Twitter Karma

Twitter Karma is my favorite application for managing Twitter friends and followers. It’s especially great for people who have a lot of connections. I’m regularly surprised other applications have not included bulk actions the way Twitter Karma does. The killer features are “bulk follow” and “bulk unfollow”. If you want to follow all of your followers for instance, you can just “select all”, then click “Bulk Follow” and that’s all there is to it. No need for individual clicks. Also, because you can sort your connections in order of most recent tweet activity, the people who have never updated or stopped using the system sink to the bottom and can be isolated for your actions. Here is a step by step process of how I use the tool every couple of weeks to clean up my account. I tend to get rid of most of the people who have dropped me, and follow most of the people who have followed me:

At the time of this writing I am following 4373 people and have 4608 people following me:

Once I’m logged into my Twitter account, I head over to Twitter Karma at http://dossy.org/twitter/karma/ and click “Whack!” to let the app run: 

This can take quite some time to process depending on how many connections you have. Remember that the time it takes is not an indication of how crappy Twitter Karma is; if you have a lot of connections it takes a long time because Twitter Karma is going to render them out for you all on one page. If you do have a lot of connections, go have a sandwich or clean your room and come back in five or ten. It’s worth the wait. Eventually a page like this will appear:

In the above screenshot, you can see how Twitter Karma lays out the connection on the page but what you cant see here is that I was able to scroll the very long page as Twitter Karma rendered all 4627 of my friends on the same page. Yes, that’s right, thats a lot of pictures to load on one page and it takes a long time to scroll down to the end. But as seen in the screenshot below, the first thing I do is select “Only Followers” to display all of the people who are following me, but who I’m not following yet:

Since everyone is sorted by “time of most recent tweet”, as you can see above, there are many active users with recent updates who are following me so I am inclined to follow them back. However, as you can see below, at the end of my list, there are many people who follow me, but have never updated. If they have never updated, or have not updated in over 60 days, there is nothing for me to see there so there is no reason for me to follow these people:

Thus, I will check the top half, but not the bottom half, and then select “Bulk Follow”. Now I will be following all of my new connections.

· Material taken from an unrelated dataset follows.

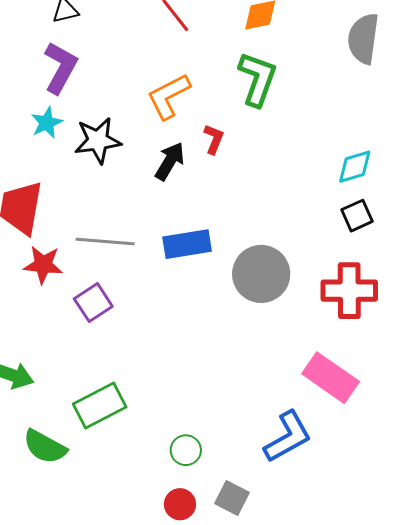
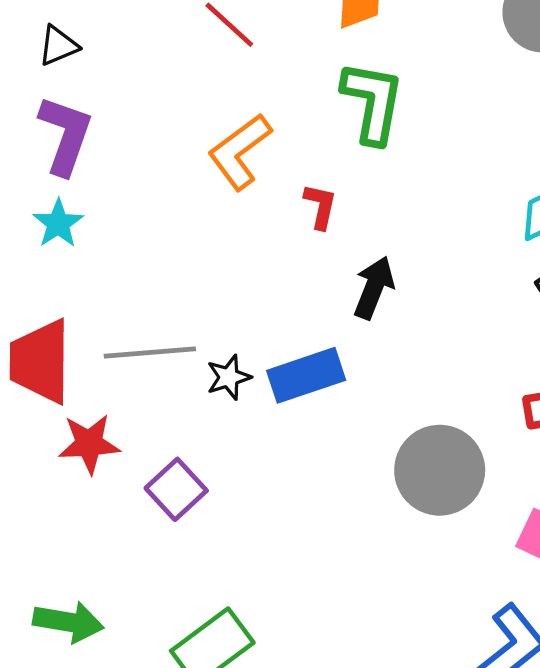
black star: (98, 141) -> (229, 377), moved, size x0.6
black arrow: (170, 161) -> (374, 288), moved
gray line: (105, 241) -> (150, 353), moved
gray circle: (261, 274) -> (440, 470), moved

Next I will go on to get rid of the people who I have been following, but recently dropped me. As you can see below, there are a total of 20 people who stopped following me since the last time I checked in. This may because I suck but also happens regularly when people are trying to game the system. They will add you as a friend and then wait for you to add-back, then drop you. This is a method many people use for building up friends while trying to seem cool by only ever following a few people. This is why I dont auto-ad-back people. In the below example, I simply clicked “Check All” then clicked “Bulk Unfollow”. Damn, looks like I was dropped by MCHammer:

Because developers of 3rd party apps like Twitter Karma only get a limited amount of API calls per time period, I’ve noticed that I can only use Twitter Karma once a day. If I try to use it any more, it wont work because I will have used up all of my call requests. It should reset in an hour but I’ve noticed that it can often take a day to reset with this application for some reason. If you have a hard time with Twitter Karma or feel it’s clunky or don’t like the look and feel, I would say that you should lower your expectations and just focus on the crucial functionality. It has a a couple of killer-app features that you can’t get anywhere else and it’s free.